Ozeanversauerung/Klimaerwärmung

 

Anthropogene CO2 Emissionen haben verglichen mit vorindustriellen Zeiten eine Zunahme des atmospherischen CO2 Gehaltes um ca. 35% bewirkt. Etwa ein Viertel der gegenwärtigen CO2 Emissionen werden von den Ozeanen aufgenommen. Die Hydrolyse von CO2 im Meerwasser bedingt einen Anstieg von Wasserstoffionen und damit eine Versauerung, d.h. pH-Wert-Erniedrigung. Aufgrund der geringen Karbonatübersättigung polarer und subpolarer Meere stellt die Versauerung hier eine besondere Gefahr insbesondere für kalzifizierende Organismen dar, da davon ausgegangen wird, dass sie übersättigte Bedingungen zur Bildung ihrer Schalen bzw. Skelette benötigen. Die hohen Breiten, speziell die Arktis, sind nicht nur besonders von der Ozeanversauerung betroffen sondern werden auch den stärksten Anstieg der Meeresoberflächentemperaturen erfahren, was weitere Anpassungen der dort lebenden Organismen erfordern wird.

In den letzten Jahren ist das Problem der Ozeanversauerung zunehmend in den Fokus wissenschaftlichen Interesses gerückt. Bedingt durch steigende pCO2 Gehalte und damit einhergehende Veränderungen in der Karbonatchemie des Meerwassers konnten z.B. verminderte Kalzifizierungsraten in verschiedenen marinen Organismen gezeigt werden. Pteropoden sind die Hauptproduzenten von Aragonit im Plankton der Weltmeere und liefern einen signifikanten Anteil am Export von biogenem Kalziumkarbonat in die Tiefsee. Pteropoden in der Arktis werden besonders mit dem Problem der Ozeanversauerung konfrontiert werden (Untersättigungsbedingungen in Bezug auf Aragonit werden für die Arktis bereits im Jahre 2016 erwartet).

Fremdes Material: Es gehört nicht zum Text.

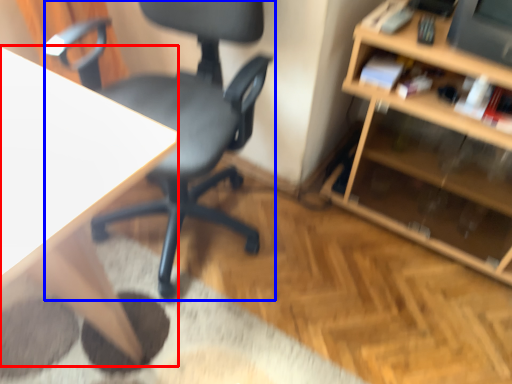 Question: Which object appears closest to the camera in this image, desk (highlighted by a red box) or chair (highlighted by a blue box)?

Choices:
 (A) desk
 (B) chair

Answer: (A) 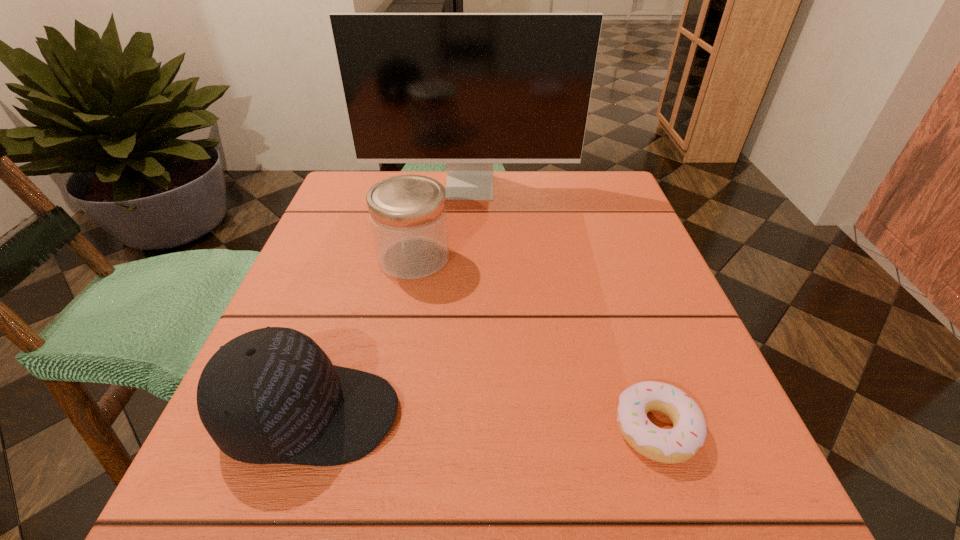 Locate an element on the screen. baseball cap at the near edge is located at coordinates (270, 396).

At what (x,y) coordinates should I click in order to perform the action: click on doughnut located in the near edge section of the desktop. Please return your answer as a coordinate pair (x, y). This screenshot has width=960, height=540. Looking at the image, I should click on (679, 444).

Image resolution: width=960 pixels, height=540 pixels. Identify the location of monitor that is at the left edge. (467, 89).

The height and width of the screenshot is (540, 960). What are the coordinates of `jar that is positioned at the left edge` in the screenshot? It's located at (408, 216).

You are a GUI agent. You are given a task and a screenshot of the screen. Output one action in this format:
    pyautogui.click(x=<x>, y=<y>)
    Task: Click on the baseball cap that is positioned at the left edge
    
    Given the screenshot: What is the action you would take?
    pyautogui.click(x=270, y=396)

Locate an element on the screen. The height and width of the screenshot is (540, 960). monitor present at the right edge is located at coordinates (467, 89).

At what (x,y) coordinates should I click in order to perform the action: click on doughnut positioned at the right edge. Please return your answer as a coordinate pair (x, y). Image resolution: width=960 pixels, height=540 pixels. Looking at the image, I should click on (679, 444).

What are the coordinates of `object present at the far left corner` in the screenshot? It's located at (467, 89).

The image size is (960, 540). Identify the location of object present at the near left corner. (270, 396).

Image resolution: width=960 pixels, height=540 pixels. Identify the location of object that is at the far right corner. (467, 89). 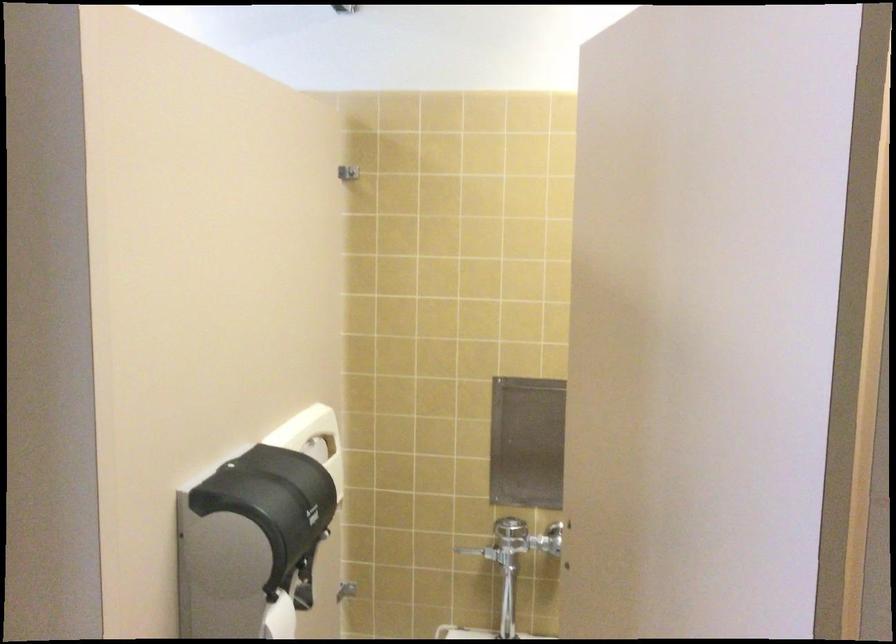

Um Auswirkungen der Klimaveränderung auf Organismen interpretieren zu können, ist die Kenntnis ihrer Lebensstrategie Grundvoraussetzung, da die einzelnen Entwicklungsstadien unterschiedlich sensibel auf abiotische Veränderungen reagieren können. Mein derzeitiger Arbeitsschwerpunkt konzentriert sich deshalb auf die Untersuchung der Lebenszyklen von Pteropoden in der Arktis in Verbindung mit Auswirkungen von Klimaveränderungen (CO2, Temperatur) auf unterschiedliche Entwicklungsstadien. Ziel dabei ist, heraus zu finden, wie Pteropoden auf steigende pCO2 Gehalte und Temperaturen reagieren, ob es synergistische Effekte gibt, wann in ihrem Lebenszyklus Pteropoden besonders empfindlich auf diese Umweltveränderungen reagieren und welche Folgen für ihre Populationen und das pelagische Ökoystem in der Arktis daraus resultieren können.